In principle, tooppy is capable of handling topology optimization problems in any dimension, not just the usual 2D and 3D cases.

Install

pip install tooppy

Features

2D

In this example, we seek a structure with both ends fixed (vertically fixed, horizontally slidable), and a vertical force applied at the center as the load. See tests\test_2d.py.

result_2d

3D

This example is the 3D version of the one above, with the structure fixed at the four corners (slidable) and a load applied at the center. See tests\test_3d.py.

result_3d_0

You can conver the 3D array to a mesh and save it as an STL file. See tests\conver_to_mesh.py.

result_3d_mesh_0

tooppy provids methods for calculating volume, centroid and inertia tensor of meshes. See tests/get_geometric_information.py for details.

Multiple Loads

tooppy supports solving for structures that are robust under multiple load conditions. The following example designs a structure with 4 fixed corners, where the center may be subjected to loads in the X, Y, and Z directions, requiring robustness under all three load conditions. Note that, since there may be horizontal loads, the previously used slidable supports can no longer be applied.

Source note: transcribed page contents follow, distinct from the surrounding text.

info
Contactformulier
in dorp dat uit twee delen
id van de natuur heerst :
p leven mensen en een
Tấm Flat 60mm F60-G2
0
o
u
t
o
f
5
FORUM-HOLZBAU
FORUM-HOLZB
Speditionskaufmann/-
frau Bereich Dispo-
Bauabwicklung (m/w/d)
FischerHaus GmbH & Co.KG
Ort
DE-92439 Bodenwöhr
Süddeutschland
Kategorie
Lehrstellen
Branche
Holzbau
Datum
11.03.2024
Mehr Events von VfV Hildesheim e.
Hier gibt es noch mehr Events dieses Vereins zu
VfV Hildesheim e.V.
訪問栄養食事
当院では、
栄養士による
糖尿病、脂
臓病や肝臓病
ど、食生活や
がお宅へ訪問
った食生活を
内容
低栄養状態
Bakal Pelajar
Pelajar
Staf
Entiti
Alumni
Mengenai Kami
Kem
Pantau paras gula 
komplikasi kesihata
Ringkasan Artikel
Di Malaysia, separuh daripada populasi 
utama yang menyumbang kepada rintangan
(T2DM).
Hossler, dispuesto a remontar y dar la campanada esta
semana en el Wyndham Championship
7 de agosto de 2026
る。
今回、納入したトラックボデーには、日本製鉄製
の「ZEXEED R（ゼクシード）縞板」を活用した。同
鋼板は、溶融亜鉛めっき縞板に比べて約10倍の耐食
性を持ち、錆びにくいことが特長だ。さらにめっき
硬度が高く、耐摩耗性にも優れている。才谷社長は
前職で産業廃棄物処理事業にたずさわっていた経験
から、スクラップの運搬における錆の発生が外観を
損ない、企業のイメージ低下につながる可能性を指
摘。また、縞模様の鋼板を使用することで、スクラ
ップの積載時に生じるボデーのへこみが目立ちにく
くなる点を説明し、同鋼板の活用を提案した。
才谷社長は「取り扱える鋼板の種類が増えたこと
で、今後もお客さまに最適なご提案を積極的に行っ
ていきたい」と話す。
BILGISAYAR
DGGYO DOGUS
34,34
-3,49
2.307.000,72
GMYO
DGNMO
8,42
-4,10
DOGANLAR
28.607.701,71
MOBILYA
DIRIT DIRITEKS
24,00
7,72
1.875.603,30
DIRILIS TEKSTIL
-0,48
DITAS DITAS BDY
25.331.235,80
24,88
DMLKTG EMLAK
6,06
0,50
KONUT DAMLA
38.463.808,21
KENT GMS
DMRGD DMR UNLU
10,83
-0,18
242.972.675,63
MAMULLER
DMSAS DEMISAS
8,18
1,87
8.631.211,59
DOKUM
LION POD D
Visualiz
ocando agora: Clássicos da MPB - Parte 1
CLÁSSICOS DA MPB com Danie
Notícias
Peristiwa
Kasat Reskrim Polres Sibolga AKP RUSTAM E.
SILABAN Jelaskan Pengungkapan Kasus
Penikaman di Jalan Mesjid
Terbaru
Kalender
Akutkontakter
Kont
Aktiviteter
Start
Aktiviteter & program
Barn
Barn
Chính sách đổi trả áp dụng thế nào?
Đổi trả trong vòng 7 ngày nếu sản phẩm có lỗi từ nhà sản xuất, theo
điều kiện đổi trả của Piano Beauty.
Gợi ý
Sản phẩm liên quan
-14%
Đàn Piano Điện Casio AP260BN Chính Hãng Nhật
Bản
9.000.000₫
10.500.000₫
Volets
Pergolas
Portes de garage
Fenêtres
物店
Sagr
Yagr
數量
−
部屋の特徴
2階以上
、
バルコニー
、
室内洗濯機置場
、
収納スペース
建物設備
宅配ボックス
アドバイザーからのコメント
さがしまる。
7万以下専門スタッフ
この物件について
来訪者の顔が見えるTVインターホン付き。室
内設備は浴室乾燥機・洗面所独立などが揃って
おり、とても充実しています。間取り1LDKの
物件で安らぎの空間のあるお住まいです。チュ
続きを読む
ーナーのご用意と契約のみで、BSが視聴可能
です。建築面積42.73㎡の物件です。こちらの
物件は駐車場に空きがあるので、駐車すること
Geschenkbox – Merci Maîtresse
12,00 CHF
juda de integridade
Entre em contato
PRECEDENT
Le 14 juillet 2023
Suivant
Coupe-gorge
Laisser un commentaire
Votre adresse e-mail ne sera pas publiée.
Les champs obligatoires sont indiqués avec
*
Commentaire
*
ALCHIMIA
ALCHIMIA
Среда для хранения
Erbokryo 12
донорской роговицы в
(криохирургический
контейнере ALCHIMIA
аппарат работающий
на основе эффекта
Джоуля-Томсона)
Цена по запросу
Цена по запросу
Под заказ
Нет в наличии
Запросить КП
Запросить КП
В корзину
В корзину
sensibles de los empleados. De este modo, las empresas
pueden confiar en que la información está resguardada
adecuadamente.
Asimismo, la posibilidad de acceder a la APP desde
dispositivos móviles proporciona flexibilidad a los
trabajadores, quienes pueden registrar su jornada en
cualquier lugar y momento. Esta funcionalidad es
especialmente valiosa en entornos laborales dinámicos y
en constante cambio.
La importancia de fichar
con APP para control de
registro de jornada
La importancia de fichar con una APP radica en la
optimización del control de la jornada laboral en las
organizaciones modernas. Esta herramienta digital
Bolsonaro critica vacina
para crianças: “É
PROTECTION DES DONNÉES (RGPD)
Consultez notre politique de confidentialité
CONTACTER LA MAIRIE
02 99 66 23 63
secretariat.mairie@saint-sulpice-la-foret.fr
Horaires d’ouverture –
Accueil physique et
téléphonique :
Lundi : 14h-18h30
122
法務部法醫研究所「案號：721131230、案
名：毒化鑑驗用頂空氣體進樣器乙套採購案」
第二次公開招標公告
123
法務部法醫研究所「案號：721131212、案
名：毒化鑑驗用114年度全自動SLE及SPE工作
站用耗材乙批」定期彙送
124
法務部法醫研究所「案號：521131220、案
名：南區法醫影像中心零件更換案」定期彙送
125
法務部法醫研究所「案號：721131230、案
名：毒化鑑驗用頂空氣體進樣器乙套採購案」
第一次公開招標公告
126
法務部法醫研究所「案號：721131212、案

All supports here are fully fixed. See tests\test_3d_multiload.py.

result_3d_1

Requiring the structure to be robust under various load conditions often leads to relatively moderate designs.

Mask

Another powerful feature of tooppy is the mask. Users can specify certain regions where material placement is prohibited. This is particularly useful when the part is in a constrained environment or needs to fit with other parts in space. The regions are specified using a boolean array.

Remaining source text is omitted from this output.